### [Action item]
Search the data below, and report every line in which "Innovación" occurs.

====

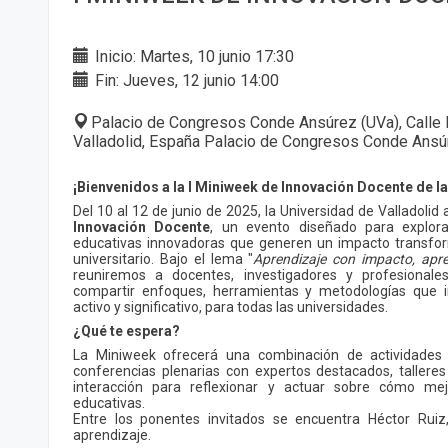
Inicio: Martes, 10 junio 17:30
Fin: Jueves, 12 junio 14:00
Palacio de Congresos Conde Ansúrez (UVa), Calle 
Valladolid, España Palacio de Congresos Conde Ansú
¡Bienvenidos a la I Miniweek de Innovación Docente de l
Del 10 al 12 de junio de 2025, la Universidad de Valladolid
Innovación Docente
, un evento diseñado para explor
educativas innovadoras que generen un impacto transfor
universitario. Bajo el lema "
Aprendizaje con impacto, apr
reuniremos a docentes, investigadores y profesionale
compartir enfoques, herramientas y metodologías que 
activo y significativo, para todas las universidades.
¿Qué te espera?
La Miniweek ofrecerá una combinación de actividades 
conferencias plenarias con expertos destacados, talleres
interacción para reflexionar y actuar sobre cómo mej
educativas.
Entre los ponentes invitados se encuentra Héctor Ruiz
aprendizaje.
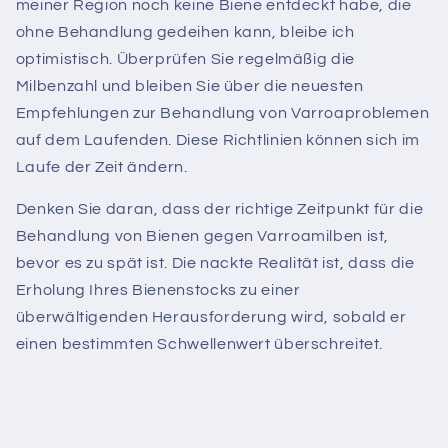
meiner Region noch keine Biene entdeckt habe, die
ohne Behandlung gedeihen kann, bleibe ich
optimistisch. Überprüfen Sie regelmäßig die
Milbenzahl und bleiben Sie über die neuesten
Empfehlungen zur Behandlung von Varroaproblemen
auf dem Laufenden. Diese Richtlinien können sich im
Laufe der Zeit ändern.
Denken Sie daran, dass der richtige Zeitpunkt für die
Behandlung von Bienen gegen Varroamilben ist,
bevor es zu spät ist. Die nackte Realität ist, dass die
Erholung Ihres Bienenstocks zu einer
überwältigenden Herausforderung wird, sobald er
einen bestimmten Schwellenwert überschreitet.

====

### [Exercise output]
¡Bienvenidos a la I Miniweek de Innovación Docente de l
Innovación Docente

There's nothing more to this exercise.